The Future Policy Award

The Future Policy Award celebrates policies that create better living conditions for current and future generations. The aim of the award is to raise global awareness for these exemplary policies and speed up policy action towards just, sustainable and peaceful societies. The Future Policy Award is the first award that celebrates policies rather than people on an international level. Each year the World Future Council chooses one topic on which policy progress is particularly urgent.

 

Future Policy Award 2012

Celebrating the world’s best ocean and coastal policies

In 2012, the World Future Council’s Future Policy Award will celebrate the world’s best policies for oceans and coasts.

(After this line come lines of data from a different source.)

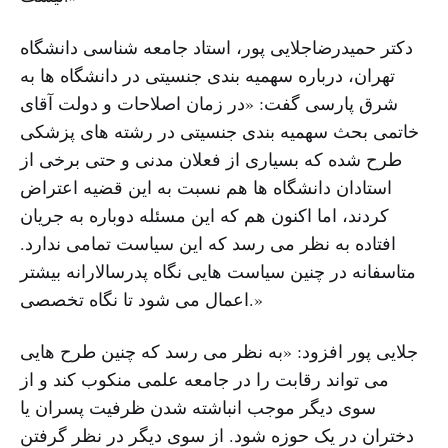
دکتر حمیدرضاجلایی پور، استاد جامعه شناسی دانشگاه
تهران، درباره سهمیه بندی جنسیتی در دانشگاه ها به
شرق پارسی گفت: «در زمان اصلاحات و دولت آقای
خاتمی بحث سهمیه بندی جنسیتی در رشته های پزشکی
طرح شده که بسیاری از فعلان مدنی و حتی برخی از
استادان دانشگاه ها هم نسبت به این قضیه اعتراض
کردند، اما اکنون هم که این مسئله دوباره به جریان
افتاده به نظر می رسد که این سیاست تمامی ندارد.
متاسفانه در چنین سیاست هایی نگاه پدرسالارانه بیشتر
اعمال می شود تا نگاه تخصصی.»
جلایی پور افزود: «به نظر می رسد که چنین طرح هایی
می تواند رقابت را در جامعه علمی منکوب کند و از
سوی دیگر موجب انباشته شدن ظرفیت پسران یا
دختران در یک حوزه شود. از سوی دیگر در نظر گرفتن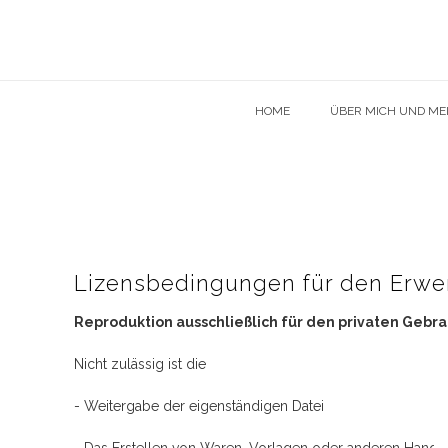
HOME
ÜBER MICH UND MEI
Lizensbedingungen für den Erwer
Reproduktion ausschließlich für den privaten Gebr
Nicht zulässig ist die
- Weitergabe der eigenständigen Datei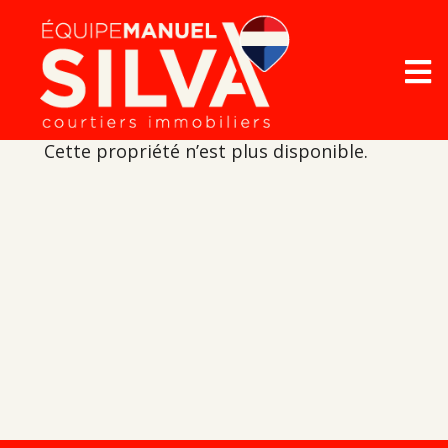
Cette propriété n’est plus disponible.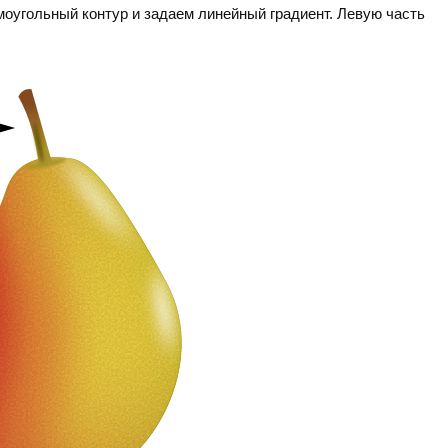
оугольный контур и задаем линейный градиент. Левую часть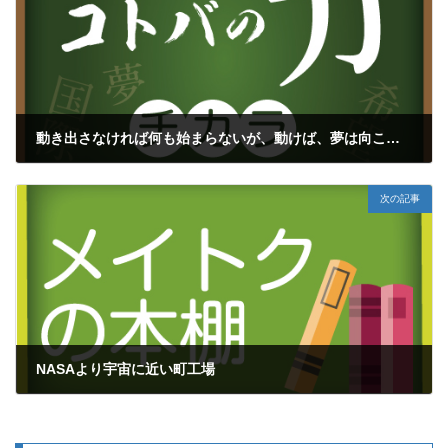
動き出さなければ何も始まらないが、動けば、夢は向こうから近づいてきてくれる
2016年9月27日
次の記事
NASAより宇宙に近い町工場
2016年10月1日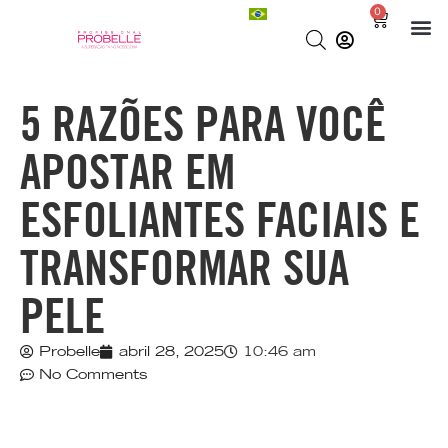
0
5 RAZÕES PARA VOCÊ
APOSTAR EM
ESFOLIANTES FACIAIS E
TRANSFORMAR SUA
PELE
Probelle
abril 28, 2025
10:46 am
No Comments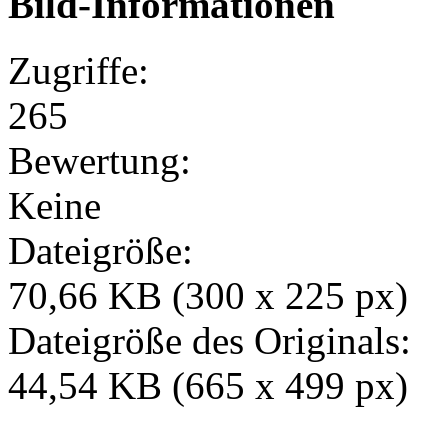
Bild-Informationen
Zugriffe:
265
Bewertung:
Keine
Dateigröße:
70,66 KB (300 x 225 px)
Dateigröße des Originals:
44,54 KB (665 x 499 px)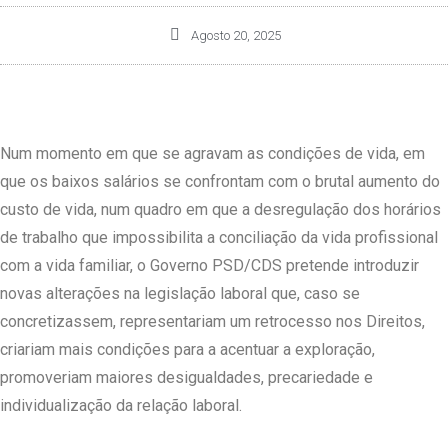
Agosto 20, 2025
Num momento em que se agravam as condições de vida, em
que os baixos salários se confrontam com o brutal aumento do
custo de vida, num quadro em que a desregulação dos horários
de trabalho que impossibilita a conciliação da vida profissional
com a vida familiar, o Governo PSD/CDS pretende introduzir
novas alterações na legislação laboral que, caso se
concretizassem, representariam um retrocesso nos Direitos,
criariam mais condições para a acentuar a exploração,
promoveriam maiores desigualdades, precariedade e
individualização da relação laboral.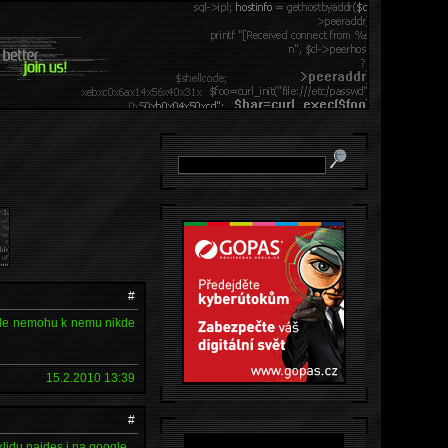
#
 ale nemohu k nemu nikde
15.2.2010 13:39
#
 klidu najdes i na google.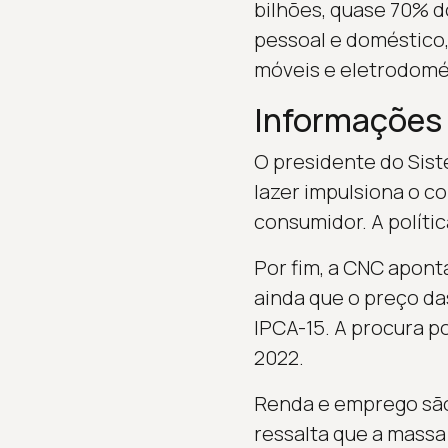
bilhões, quase 70% do
pessoal e doméstico,
móveis e eletrodomés
Informações 
O presidente do Sis
lazer impulsiona o c
consumidor. A polític
Por fim, a CNC apont
ainda que o preço da
IPCA-15. A procura p
2022.
Renda e emprego são
ressalta que a massa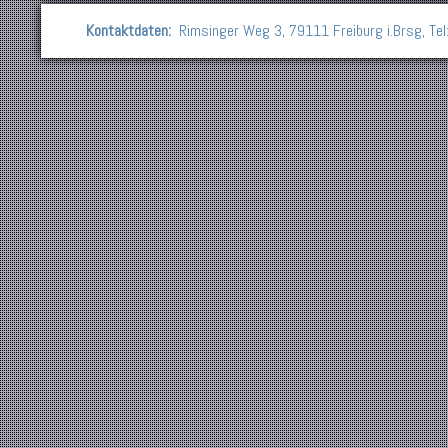
Kontaktdaten:
Rimsinger Weg 3, 79111 Freiburg i.Brsg, Te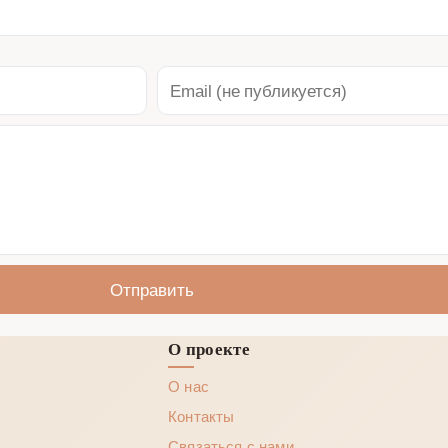
Отправить
О проекте
О нас
Контакты
Связаться с нами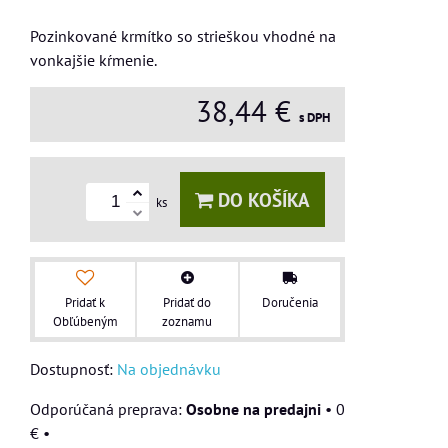
Pozinkované krmítko so strieškou vhodné na
vonkajšie kŕmenie.
38,44 €
s DPH
DO KOŠÍKA
ks
Pridať k
Pridať do
Doručenia
Obľúbeným
zoznamu
Dostupnosť:
Na objednávku
Osobne na predajni
•
0
€
•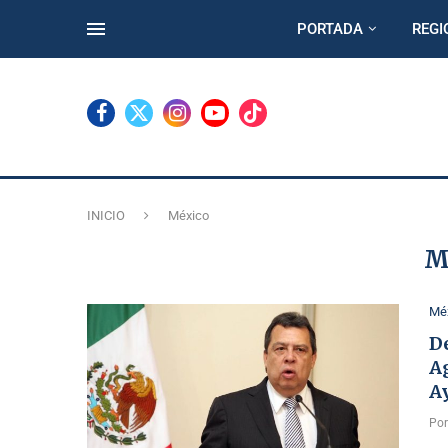
PORTADA
REGI
INICIO
México
M
Mé
D
Ag
A
Po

Viewed from space, the earth is a blue planet. Over 70 per cent of the planet is covered in oceans and major seas. They contain ecosystems such as coral reefs that harbour as much life as our richest rainforests. Humanity depends on the ocean for its survival: oceans provide more than half of the oxygen we breathe. One third of our population lives in coastal areas in 123 countries around the world. Over a billion people rely on oceans as a source of protein and over half a billion people are dependent on oceans and coasts for their livelihoods.

© Okeanos - Foundation for the Sea

Our oceans are truly one of our global commons.

Oceans and coasts are among the most threatened ecosystems in the world. Overfishing, pollution and climate change are acting together in a way that until recently had not been recognised. The seas are degenerating far faster than anyone has predicted.

Eighty per cent of fish stocks are fully or overexploited and we are at the very limit of fish we can take from the ocean, yet we are consuming more fish per person than ever before. Pollution from mercury, persistent organic chemicals and micro-plastics continues to spread from the land to coastal waters and out into the open seas. And increases in carbon dioxide in the atmosphere are changing ocean chemistry, making it inhospitable to ocean life.

Decision-makers have a critical role to play, as poor management of marine environment is the root cause of biodiversity loss and degradation of these vital ecosystems.

Indeed, now is the time to act and save our blue planet.

2012 is a critical year for ocean and coastal policy. In June 2012, governments will be convening the UN Earth Summit in Brazil, twenty years after the first UN Conference on Environment and Development in Rio de Janeiro. In October, governments from 193 countries will convene in Hyderabad, India to agree policy measures on coastal and marine biodiversity at the 11th Conference of Parties to the Convention on Biological Diversity (CBD COP-11).

The Award Ceremony

© Great Barrier Reef Marine Park Authority

The winning policies will be announced at the United Nations Headquarters in September 2012. The announcement will be followed by the awards ceremony on 16 October, convened by the World Future Council in partnership with the UN Secretariat of the Convention on Biological Diversity (CBD), the Global Environment Facility (GEF) and the Food and Agriculture Organization of the United Nations (FAO), and with the support of the Okeanos Foundation at the eleventh meeting of the Conference of the Parties to the Convention on Biological Diversity in Hyderabad, India.